Mais bon au pire on s'en fou de tout ça car la violence, elle est extra. Crânes écrabouillés, effusions de sang façon Chanbara, meurtres gratuits : Frank Appache appartient donc manifestement au camp des cinéastes qui revendiquent à 100% leur goût pour la violence au cinéma. Et les vrais mordus de cinéma aiment ça. "FANS DE VIOLENCE, C'EST À VOUS QUE JE M'ADRESSE" à l'air de crier Frank sur le plateau. "Reçu 5/5!" renvoie la caméra qui à l'air décidément d'être elle aussi une folle d'hémoglobine. La coquine est alchimiquement attirée par le moindre crâne qui se fait écrabouiller, ou par la moindre effusion de sang, fût-ce t'elle provenir du plus profond du sujet quasi-principal du film alias Hedix. La caméra quitte ses personnages le temps d'un crâne perforé par une balle ou par un gros pied. Frank Appache n'a pas commis l'erreur d'être trop gourmand quant à sa mise en scène, ça non! Il a ici la dose et le timing parfait : violence graphique très généreuse + gros plan + apparition furtive du plan = jouissance maximale. Vous allez à coup sûr être comblés par ces violences-éclair, plaisir garanti. À travers cette balade à la recherche de "flocons", F.A. nous fait des petits cadeaux dissimulés par-ci par-là dans tout le film. Les vrais savent de quoi j'parle. Et d'autant plus que les effets spéciaux qui font naître toute cette violence sont merveilleusement une pure réussite à nous faire oublier ce si petit budget (alors, oui les têtes écrabouillées se révèlent finalement être des masques de latex, mais hé! on est dans un film grindhouse des années 80!!). Bref, je suis jaloux.

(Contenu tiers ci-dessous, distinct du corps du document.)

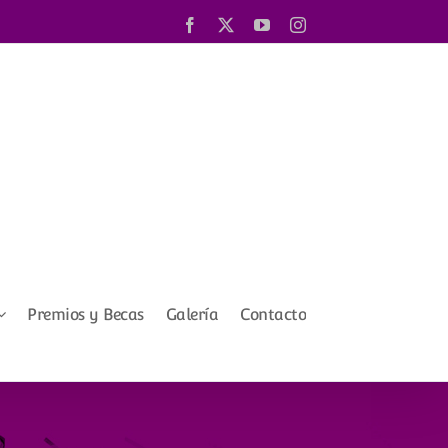
Facebook
X
YouTube
Instagram
Premios y Becas
Galería
Contacto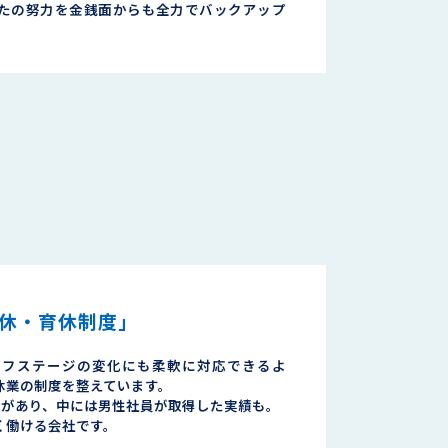
たの努力を金銭面からも全力でバックアップ
休・育休制度」
イフステージの変化にも柔軟に対応できるよ
休業の制度を整えています。
績があり、中には男性社員が取得した実績も。
く働ける会社です。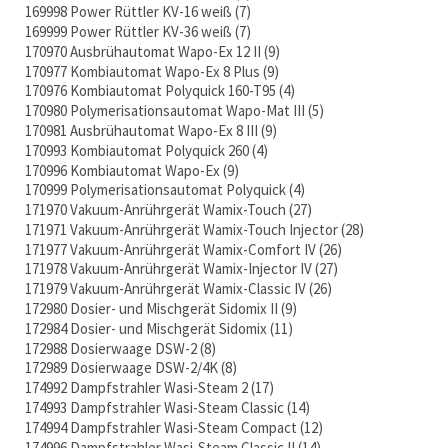
169998 Power Rüttler KV-16 weiß
7
169999 Power Rüttler KV-36 weiß
7
170970 Ausbrühautomat Wapo-Ex 12 II
9
170977 Kombiautomat Wapo-Ex 8 Plus
9
170976 Kombiautomat Polyquick 160-T95
4
170980 Polymerisationsautomat Wapo-Mat III
5
170981 Ausbrühautomat Wapo-Ex 8 III
9
170993 Kombiautomat Polyquick 260
4
170996 Kombiautomat Wapo-Ex
9
170999 Polymerisationsautomat Polyquick
4
171970 Vakuum-Anrührgerät Wamix-Touch
27
171971 Vakuum-Anrührgerät Wamix-Touch Injector
28
171977 Vakuum-Anrührgerät Wamix-Comfort IV
26
171978 Vakuum-Anrührgerät Wamix-Injector IV
27
171979 Vakuum-Anrührgerät Wamix-Classic IV
26
172980 Dosier- und Mischgerät Sidomix II
9
172984 Dosier- und Mischgerät Sidomix
11
172988 Dosierwaage DSW-2
8
172989 Dosierwaage DSW-2/4K
8
174992 Dampfstrahler Wasi-Steam 2
17
174993 Dampfstrahler Wasi-Steam Classic
14
174994 Dampfstrahler Wasi-Steam Compact
12
174996 Dampfstrahler Wasi-Steam Classic II
14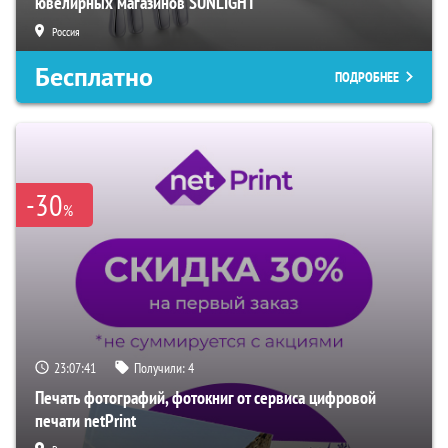
ювелирных магазинов SUNLIGHT
Россия
Бесплатно
ПОДРОБНЕЕ
-30
%
23:07:40
Получили:
4
Печать фотографий, фотокниг от сервиса цифровой
печати netPrint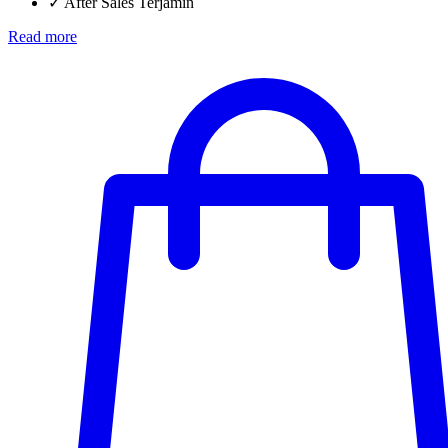
✓
After Sales Terjamin
Read more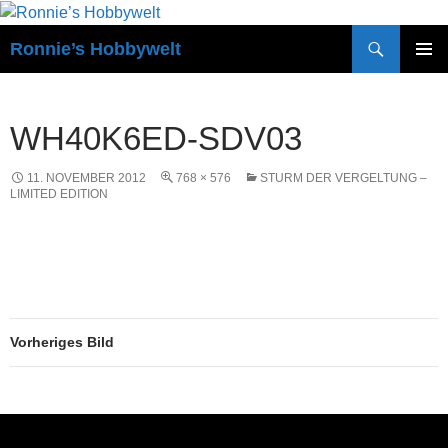
Zum
Inhalt
Suchen
Ronnie’s Hobbywelt
springen
PRIMÄR
MENÜ
WH40K6ED-SDV03
11. NOVEMBER 2012
768 × 576
STURM DER VERGELTUNG –
LIMITED EDITION
Vorheriges Bild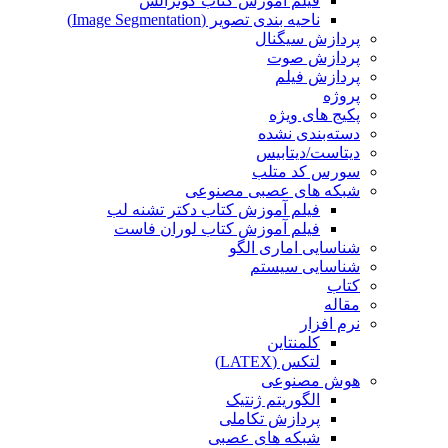
فیلم آموزش کتاب گونزالس
ناحیه بندی تصویر (Image Segmentation)
پردازش سیگنال
پردازش صوت
پردازش فیلم
پروژه
پکیج های ویژه
دسته‌بندی نشده
دیتاست/دیتابیس
سورس کد متلب
شبکه های عصبی مصنوعی
فیلم آموزش کتاب دکتر تشنه لب
فیلم آموزش کتاب لوران فاست
شناسایی اماری الگو
شناسایی سیستم
کتاب
مقاله
نرم افزار
کلمنتاین
لتکس (LATEX)
هوش مصنوعی
الگوریتم ژنتیک
پردازش تکاملی
شبکه های عصبی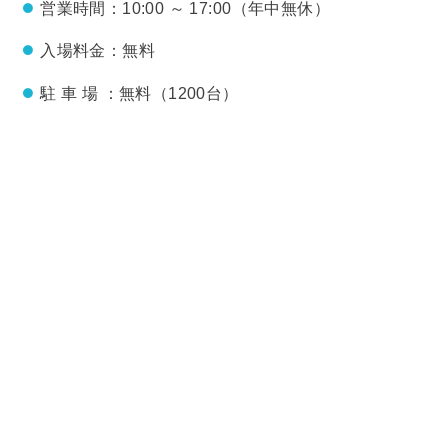
営業時間：10:00 ～ 17:00（年中無休）
入場料金：無料
駐 車 場 ：無料（1200台）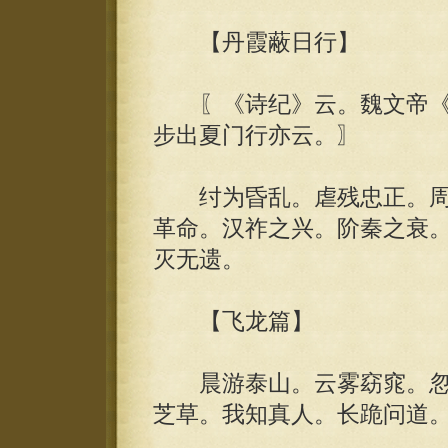
【丹霞蔽日行】
〖《诗纪》云。魏文帝《
步出夏门行亦云。〗
纣为昏乱。虐残忠正。周
革命。汉祚之兴。阶秦之衰
灭无遗。
【飞龙篇】
晨游泰山。云雾窈窕。忽
芝草。我知真人。长跪问道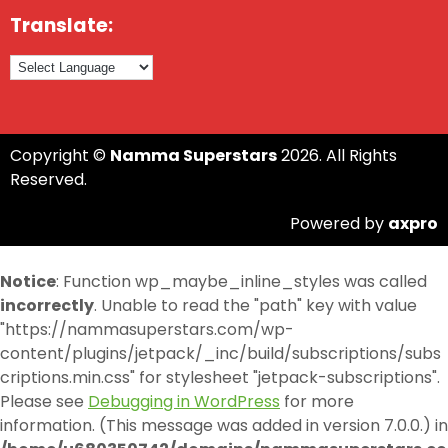
Translate:
Copyright ©
Namma Superstars
2026. All Rights
Reserved.
Powered by
axpro
Notice
: Function wp_maybe_inline_styles was called
incorrectly
. Unable to read the "path" key with value
"https://nammasuperstars.com/wp-
content/plugins/jetpack/_inc/build/subscriptions/subs
criptions.min.css" for stylesheet "jetpack-subscriptions".
Please see
Debugging in WordPress
for more
information. (This message was added in version 7.0.0.) in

Mais bon, maintenant direction Montréal au Festival Fantasia histoire de s'abandonner onze petites minutes le temps d'un nettoyage par le vide des salauds qui refusent de dire où est la satanée coke (oups! blasphème!) et le temps d'un voyage au bout de l'enfer avec comme guide spécial : Sleazy Pete.
(et aux producteurs de bouger leur cul pour produire le foutu long-métrage de M. Appache!)